(Collection entries)
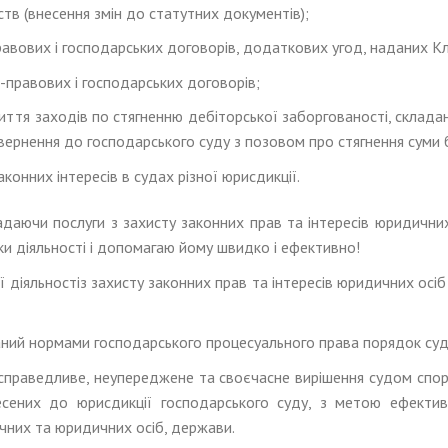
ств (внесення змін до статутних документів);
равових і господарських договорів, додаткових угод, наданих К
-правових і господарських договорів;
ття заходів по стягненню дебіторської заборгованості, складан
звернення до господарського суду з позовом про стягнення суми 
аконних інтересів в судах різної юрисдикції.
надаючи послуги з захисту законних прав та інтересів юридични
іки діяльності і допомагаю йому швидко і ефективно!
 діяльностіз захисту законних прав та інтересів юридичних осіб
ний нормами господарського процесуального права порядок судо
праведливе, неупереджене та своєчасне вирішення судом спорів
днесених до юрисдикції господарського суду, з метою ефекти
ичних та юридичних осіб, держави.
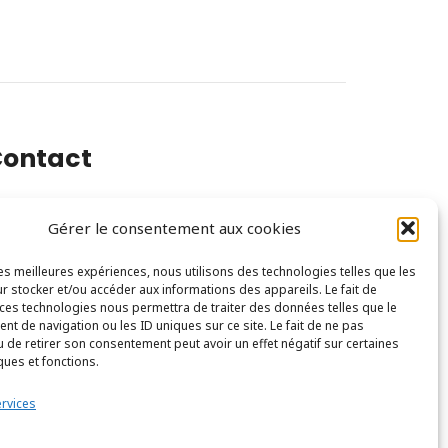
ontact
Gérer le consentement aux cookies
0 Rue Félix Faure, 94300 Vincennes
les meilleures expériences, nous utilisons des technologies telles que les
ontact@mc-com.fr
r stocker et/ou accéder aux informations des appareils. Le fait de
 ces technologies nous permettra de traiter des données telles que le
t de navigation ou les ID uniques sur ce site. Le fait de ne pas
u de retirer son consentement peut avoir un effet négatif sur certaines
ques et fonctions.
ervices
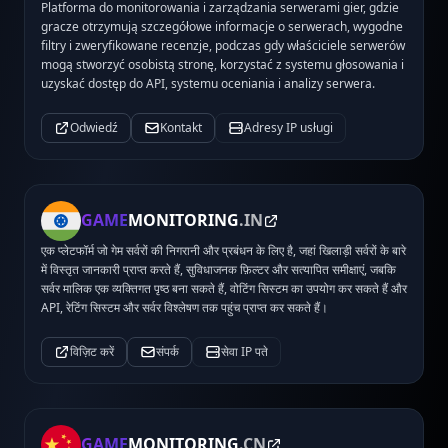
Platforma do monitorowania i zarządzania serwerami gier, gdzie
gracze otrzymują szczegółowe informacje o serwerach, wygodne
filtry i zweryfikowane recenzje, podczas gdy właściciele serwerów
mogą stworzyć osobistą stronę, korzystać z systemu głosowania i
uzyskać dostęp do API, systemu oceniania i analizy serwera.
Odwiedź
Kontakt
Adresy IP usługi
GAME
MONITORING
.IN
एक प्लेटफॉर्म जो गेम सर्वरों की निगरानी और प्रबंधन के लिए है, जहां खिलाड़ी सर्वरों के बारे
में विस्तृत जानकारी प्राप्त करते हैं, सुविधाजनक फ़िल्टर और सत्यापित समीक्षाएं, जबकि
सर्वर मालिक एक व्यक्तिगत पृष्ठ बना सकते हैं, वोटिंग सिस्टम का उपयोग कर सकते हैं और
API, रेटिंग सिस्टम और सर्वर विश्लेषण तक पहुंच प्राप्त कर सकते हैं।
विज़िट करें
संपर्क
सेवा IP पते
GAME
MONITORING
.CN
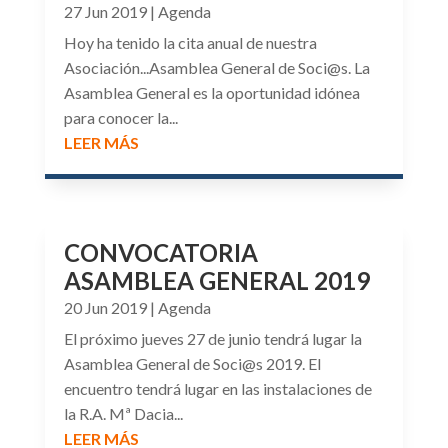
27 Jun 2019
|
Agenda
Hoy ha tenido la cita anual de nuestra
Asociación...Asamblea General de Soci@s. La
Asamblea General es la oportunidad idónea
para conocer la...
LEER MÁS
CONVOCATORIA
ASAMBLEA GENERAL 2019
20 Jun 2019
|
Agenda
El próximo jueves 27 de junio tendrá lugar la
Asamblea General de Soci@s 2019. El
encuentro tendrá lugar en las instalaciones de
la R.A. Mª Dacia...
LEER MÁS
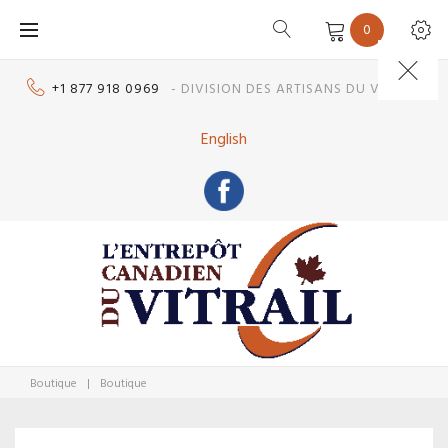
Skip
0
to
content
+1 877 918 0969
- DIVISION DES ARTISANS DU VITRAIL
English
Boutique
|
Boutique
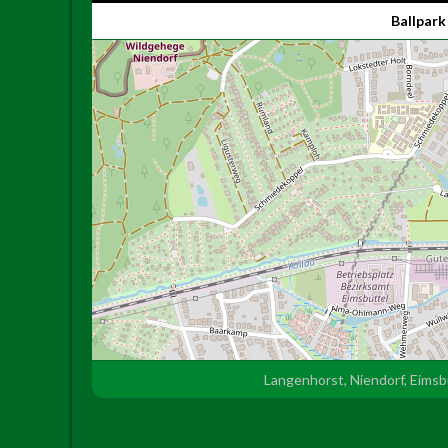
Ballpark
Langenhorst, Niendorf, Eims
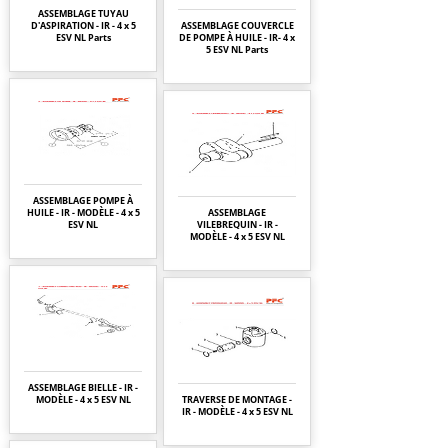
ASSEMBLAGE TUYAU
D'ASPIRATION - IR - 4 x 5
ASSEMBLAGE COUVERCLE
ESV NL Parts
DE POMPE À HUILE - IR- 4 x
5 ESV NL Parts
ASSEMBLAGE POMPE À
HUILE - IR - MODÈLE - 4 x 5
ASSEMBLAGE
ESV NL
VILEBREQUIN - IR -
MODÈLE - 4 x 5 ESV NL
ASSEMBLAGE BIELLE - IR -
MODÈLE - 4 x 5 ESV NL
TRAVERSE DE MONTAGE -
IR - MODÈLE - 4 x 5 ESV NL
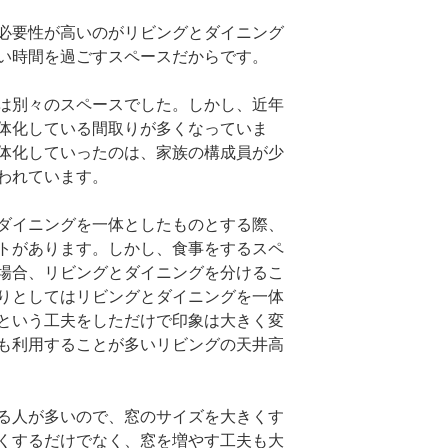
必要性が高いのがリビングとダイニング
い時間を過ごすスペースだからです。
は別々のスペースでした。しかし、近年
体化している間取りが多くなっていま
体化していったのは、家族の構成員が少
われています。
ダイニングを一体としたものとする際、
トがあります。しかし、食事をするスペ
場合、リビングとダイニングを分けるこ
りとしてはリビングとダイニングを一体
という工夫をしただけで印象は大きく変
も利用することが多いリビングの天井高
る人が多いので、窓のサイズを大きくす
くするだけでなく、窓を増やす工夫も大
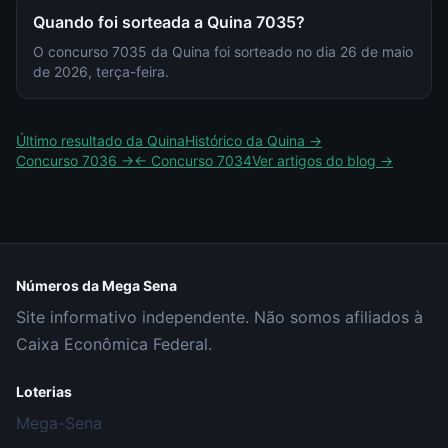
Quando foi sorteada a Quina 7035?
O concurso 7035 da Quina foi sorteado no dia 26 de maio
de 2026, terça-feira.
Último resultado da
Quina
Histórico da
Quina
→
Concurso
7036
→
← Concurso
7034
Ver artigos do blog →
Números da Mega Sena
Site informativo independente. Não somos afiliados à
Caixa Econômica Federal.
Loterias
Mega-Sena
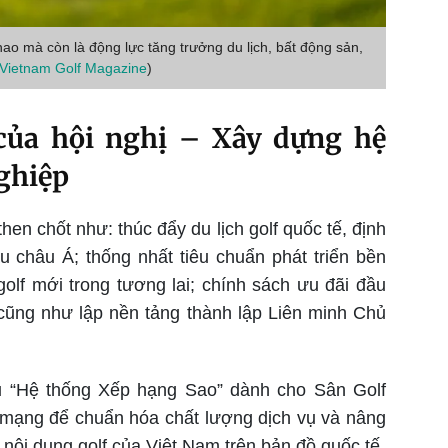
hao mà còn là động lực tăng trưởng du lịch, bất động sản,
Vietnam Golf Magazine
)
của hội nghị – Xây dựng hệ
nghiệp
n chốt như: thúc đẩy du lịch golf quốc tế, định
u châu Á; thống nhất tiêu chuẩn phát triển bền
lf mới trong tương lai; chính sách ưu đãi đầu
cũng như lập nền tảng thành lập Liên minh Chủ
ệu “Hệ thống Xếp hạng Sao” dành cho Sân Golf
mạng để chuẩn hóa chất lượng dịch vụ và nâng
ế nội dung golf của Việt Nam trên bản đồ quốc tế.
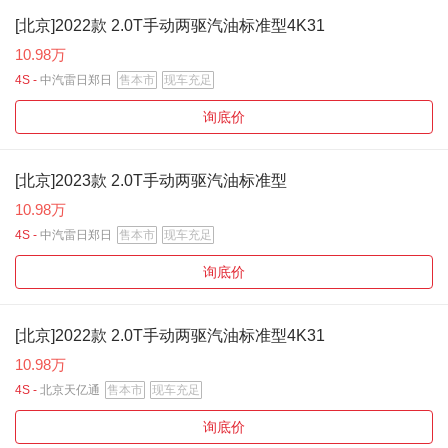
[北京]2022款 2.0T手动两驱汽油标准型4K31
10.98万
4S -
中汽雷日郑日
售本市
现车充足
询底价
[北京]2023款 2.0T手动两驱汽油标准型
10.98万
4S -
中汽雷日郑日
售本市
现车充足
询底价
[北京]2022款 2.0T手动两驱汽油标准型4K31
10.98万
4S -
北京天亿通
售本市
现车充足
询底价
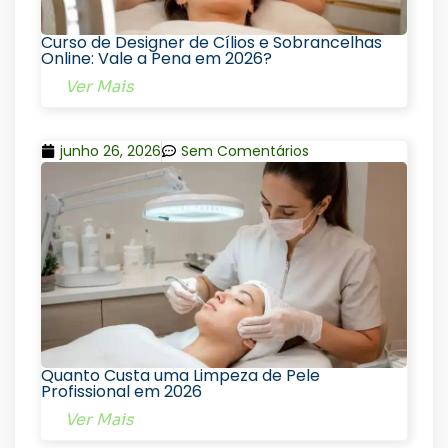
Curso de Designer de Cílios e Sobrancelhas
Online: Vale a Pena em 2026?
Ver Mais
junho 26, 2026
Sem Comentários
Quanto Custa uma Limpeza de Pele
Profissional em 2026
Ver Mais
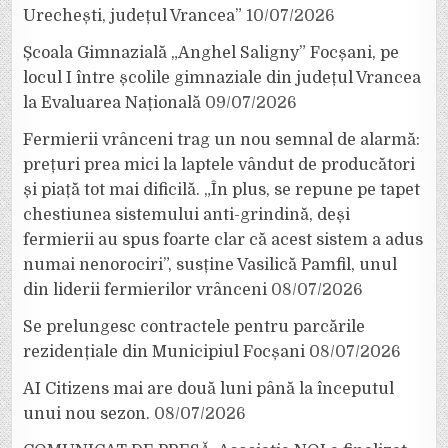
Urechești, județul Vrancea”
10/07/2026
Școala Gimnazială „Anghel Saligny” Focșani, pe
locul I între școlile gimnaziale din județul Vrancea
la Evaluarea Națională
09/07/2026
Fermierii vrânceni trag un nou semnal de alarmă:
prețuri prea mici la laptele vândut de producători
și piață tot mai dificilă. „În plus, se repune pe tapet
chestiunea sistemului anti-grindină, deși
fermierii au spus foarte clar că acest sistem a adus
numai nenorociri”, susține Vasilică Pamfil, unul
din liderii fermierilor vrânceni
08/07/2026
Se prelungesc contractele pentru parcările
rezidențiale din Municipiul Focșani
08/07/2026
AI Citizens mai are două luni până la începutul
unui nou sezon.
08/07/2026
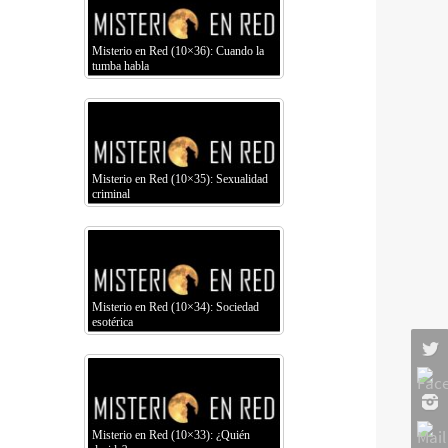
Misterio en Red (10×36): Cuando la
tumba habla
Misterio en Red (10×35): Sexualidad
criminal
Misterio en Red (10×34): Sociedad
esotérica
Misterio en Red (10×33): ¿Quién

**Exercise goal:**
Where in the records does the string "MODÈLE" appear? Copy every line that has it.

**Reply to the task:**
HUILE - IR - MODÈLE - 4 x 5
MODÈLE - 4 x 5 ESV NL
MODÈLE - 4 x 5 ESV NL
IR - MODÈLE - 4 x 5 ESV NL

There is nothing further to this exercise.